Well, there’s always Hawaii

Last week, news mediums all over the country reported that President Obama had called for a bipartisan summit on health care reform. The president is making an effort to bridge the ever-growing gap between Republicans and Democrats and resolve one of the most pressing matters facing Congress today.

Sounds great, right? The Republicans didn’t think so.

House Republican leader John Boehner of Ohio told Fox News that he questioned the president’s “sincerity,” and wondered if the president would be willing to “start over,” in a letter to White House Chief of Staff Rahm Emanuel.

Now I can understand that the Republicans want to make sure that their points are included in any health care reform bill, but start over? The first versions of the bills were due around the holidays, and now it’s mid-February. To start over now would just be another set back in the long list of thing the president and the Democrats have been trying to pass.

The Republican’s got to see government mandated health care first hand as the Republican National Committee met in lush Hawaii in January. Hawaii is one of the states that has already adopted universal health care, along with Massachusetts and Connecticut.

Hawaii adopted their health care system with the Hawaii Prepaid Health Care Act, which took effect in 1975. This means that the citizens of Hawaii have had universal health care for 35 years, and Republicans keep insisting government mandated health care won’t work?

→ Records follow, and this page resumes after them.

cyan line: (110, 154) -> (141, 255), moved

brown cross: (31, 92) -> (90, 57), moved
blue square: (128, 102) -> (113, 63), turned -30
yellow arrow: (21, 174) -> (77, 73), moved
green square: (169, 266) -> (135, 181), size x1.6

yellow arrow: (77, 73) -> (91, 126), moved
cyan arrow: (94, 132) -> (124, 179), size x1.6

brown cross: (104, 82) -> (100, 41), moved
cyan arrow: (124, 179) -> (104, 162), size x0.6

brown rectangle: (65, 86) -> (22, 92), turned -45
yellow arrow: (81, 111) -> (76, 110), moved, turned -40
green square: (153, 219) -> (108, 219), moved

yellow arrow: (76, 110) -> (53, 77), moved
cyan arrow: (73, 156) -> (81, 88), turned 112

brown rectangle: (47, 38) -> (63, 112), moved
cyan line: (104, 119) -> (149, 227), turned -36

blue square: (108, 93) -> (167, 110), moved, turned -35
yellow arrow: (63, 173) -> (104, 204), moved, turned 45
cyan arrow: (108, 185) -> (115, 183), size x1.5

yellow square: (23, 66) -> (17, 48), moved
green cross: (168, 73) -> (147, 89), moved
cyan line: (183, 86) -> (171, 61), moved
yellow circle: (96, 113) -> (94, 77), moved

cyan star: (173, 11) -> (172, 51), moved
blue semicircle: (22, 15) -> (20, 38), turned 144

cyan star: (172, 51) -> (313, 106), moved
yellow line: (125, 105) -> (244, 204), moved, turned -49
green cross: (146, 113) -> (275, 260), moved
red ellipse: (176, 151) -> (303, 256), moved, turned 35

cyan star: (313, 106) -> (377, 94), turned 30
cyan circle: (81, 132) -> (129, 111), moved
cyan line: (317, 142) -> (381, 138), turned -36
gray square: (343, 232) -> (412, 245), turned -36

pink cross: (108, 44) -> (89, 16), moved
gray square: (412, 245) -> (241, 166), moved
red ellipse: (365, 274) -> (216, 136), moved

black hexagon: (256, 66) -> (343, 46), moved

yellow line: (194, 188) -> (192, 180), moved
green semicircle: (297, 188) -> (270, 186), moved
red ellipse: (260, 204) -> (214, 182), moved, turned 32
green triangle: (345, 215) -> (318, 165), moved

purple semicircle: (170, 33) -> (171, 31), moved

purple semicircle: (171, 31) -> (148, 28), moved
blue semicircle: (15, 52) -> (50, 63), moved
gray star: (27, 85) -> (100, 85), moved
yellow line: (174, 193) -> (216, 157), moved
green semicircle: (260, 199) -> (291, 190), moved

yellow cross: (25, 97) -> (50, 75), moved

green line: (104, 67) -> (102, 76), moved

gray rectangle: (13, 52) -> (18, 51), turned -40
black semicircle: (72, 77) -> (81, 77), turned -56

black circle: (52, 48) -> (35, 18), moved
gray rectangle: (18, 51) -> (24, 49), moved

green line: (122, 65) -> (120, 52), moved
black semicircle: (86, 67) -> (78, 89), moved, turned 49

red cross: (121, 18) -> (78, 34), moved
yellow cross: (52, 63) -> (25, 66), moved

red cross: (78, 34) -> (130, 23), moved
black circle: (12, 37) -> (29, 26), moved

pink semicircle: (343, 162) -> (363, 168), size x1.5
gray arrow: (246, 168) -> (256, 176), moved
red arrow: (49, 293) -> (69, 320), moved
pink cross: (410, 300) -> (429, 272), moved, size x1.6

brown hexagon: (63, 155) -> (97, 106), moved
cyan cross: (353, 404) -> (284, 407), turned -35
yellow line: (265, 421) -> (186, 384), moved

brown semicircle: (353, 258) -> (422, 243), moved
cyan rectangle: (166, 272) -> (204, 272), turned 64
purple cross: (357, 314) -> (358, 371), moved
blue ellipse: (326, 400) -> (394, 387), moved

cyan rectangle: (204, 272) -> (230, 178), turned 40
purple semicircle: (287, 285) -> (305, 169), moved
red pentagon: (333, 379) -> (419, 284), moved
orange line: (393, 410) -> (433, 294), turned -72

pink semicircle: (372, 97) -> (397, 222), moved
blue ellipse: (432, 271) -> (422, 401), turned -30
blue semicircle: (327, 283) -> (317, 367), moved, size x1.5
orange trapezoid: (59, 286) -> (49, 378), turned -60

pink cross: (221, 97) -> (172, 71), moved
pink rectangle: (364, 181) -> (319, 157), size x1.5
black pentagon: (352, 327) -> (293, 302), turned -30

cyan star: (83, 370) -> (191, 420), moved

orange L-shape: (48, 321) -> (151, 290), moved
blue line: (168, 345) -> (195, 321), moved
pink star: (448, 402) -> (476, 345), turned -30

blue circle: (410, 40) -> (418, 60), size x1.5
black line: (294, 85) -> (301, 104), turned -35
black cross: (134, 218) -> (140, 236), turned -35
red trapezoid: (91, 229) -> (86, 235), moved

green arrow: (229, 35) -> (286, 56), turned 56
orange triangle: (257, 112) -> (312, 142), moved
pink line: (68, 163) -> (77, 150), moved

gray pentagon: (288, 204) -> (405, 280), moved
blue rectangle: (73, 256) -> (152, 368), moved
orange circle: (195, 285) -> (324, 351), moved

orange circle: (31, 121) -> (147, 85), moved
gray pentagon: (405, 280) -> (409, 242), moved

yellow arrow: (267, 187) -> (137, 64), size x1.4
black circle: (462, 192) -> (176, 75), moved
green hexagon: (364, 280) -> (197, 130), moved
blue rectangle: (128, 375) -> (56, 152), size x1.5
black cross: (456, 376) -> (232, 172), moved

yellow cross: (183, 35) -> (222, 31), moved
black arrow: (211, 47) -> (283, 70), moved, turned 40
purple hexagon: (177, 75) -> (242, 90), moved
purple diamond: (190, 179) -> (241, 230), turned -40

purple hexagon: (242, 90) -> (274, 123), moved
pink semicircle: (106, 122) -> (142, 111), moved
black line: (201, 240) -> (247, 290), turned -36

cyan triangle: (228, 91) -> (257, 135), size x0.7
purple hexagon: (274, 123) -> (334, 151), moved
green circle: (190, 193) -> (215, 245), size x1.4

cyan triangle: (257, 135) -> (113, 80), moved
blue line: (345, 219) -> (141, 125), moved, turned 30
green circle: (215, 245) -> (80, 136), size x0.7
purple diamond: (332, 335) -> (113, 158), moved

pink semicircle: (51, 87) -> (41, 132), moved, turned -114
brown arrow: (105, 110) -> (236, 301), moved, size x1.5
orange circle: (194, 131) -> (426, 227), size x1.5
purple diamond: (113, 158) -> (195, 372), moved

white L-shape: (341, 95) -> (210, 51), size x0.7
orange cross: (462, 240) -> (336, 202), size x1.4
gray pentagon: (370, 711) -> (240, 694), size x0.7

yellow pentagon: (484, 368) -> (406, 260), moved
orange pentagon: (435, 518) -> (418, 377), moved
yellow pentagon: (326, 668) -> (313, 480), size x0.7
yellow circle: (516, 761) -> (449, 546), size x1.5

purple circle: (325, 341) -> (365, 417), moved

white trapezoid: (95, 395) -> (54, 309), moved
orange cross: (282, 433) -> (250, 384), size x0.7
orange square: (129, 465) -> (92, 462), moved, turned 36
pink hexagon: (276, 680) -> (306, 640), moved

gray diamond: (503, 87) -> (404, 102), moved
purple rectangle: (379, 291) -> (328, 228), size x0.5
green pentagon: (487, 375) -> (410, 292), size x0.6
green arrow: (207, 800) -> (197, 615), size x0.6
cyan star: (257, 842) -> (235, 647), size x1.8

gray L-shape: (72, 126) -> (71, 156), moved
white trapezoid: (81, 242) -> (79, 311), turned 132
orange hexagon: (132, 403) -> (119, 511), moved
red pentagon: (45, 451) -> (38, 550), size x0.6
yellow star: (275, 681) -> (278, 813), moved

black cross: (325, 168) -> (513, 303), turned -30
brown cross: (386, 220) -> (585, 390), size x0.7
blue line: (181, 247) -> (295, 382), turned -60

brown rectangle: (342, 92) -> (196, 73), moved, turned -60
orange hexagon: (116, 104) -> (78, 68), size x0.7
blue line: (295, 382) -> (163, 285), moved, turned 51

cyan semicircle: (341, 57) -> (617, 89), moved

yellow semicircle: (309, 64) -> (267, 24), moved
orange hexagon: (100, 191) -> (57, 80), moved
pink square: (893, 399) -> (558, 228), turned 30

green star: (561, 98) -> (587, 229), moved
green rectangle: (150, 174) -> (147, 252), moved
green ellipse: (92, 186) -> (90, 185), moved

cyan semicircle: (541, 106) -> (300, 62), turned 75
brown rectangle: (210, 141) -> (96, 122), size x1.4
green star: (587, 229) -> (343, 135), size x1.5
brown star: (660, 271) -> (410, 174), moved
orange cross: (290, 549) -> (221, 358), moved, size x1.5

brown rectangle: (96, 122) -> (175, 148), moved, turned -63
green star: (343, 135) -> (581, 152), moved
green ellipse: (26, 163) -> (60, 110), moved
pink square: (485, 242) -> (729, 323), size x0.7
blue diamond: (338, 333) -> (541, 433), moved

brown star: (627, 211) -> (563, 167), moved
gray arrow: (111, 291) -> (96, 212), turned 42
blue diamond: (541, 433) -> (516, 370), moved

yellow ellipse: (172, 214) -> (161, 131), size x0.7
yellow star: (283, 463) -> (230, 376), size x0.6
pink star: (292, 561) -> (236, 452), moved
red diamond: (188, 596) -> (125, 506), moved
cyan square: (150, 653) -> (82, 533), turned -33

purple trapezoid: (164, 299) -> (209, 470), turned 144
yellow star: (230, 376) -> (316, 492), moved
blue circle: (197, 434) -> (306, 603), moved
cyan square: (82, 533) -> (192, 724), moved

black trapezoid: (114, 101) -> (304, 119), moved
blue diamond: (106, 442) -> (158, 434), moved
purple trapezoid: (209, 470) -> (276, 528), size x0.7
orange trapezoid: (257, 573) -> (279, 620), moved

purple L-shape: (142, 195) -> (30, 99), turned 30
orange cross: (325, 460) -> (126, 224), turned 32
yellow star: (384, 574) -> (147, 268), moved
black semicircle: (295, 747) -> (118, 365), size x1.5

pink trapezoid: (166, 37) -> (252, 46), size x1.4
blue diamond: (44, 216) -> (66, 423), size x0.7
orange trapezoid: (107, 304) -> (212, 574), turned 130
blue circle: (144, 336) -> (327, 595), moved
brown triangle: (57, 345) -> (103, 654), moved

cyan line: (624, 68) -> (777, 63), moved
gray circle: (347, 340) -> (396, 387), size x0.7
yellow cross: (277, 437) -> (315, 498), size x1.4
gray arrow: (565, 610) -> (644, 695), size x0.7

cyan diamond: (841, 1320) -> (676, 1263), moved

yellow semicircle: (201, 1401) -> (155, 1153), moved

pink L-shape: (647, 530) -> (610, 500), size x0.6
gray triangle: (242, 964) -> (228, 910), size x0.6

The Democrats could just as easily use their considerable majority to pass a health care bill without any Republican votes. In the Fox News article, Republicans said “Obama runs the risk of appearing insincere if he convenes the bipartisan gathering without showing greater willingness to shelve or greatly change his party’s proposals.”

Basically, the Republicans are saying they don’t to play nice if the Democrats aren’t going change their beliefs to what the Republicans want.

I’m 20 years old and unlike most people my age, I’m not in the best of health. I’ve been suffering from kidney stones for the last 14 years, and while they’re not life threatening, they are a major health problem. In the last 2 years, I’ve been to emergency room twice, and without insurance, I racked up quite a bill.

Like millions of other men, women, and children, I can’t afford high-priced health insurance, so a universal health care system is a light at the end of the tunnel.

Congress needs to stop and think about what their bickering is doing to the people of this country. The longer they fight, the more and more people go through every day without health insurance. For some this is merely an inconvenience, but for others, it can mean the difference between life and death, as well as mounting debt.

Everyone deserves to be healthy and no amount of selfishness and interest groups will ever stop that. At least, I hope so.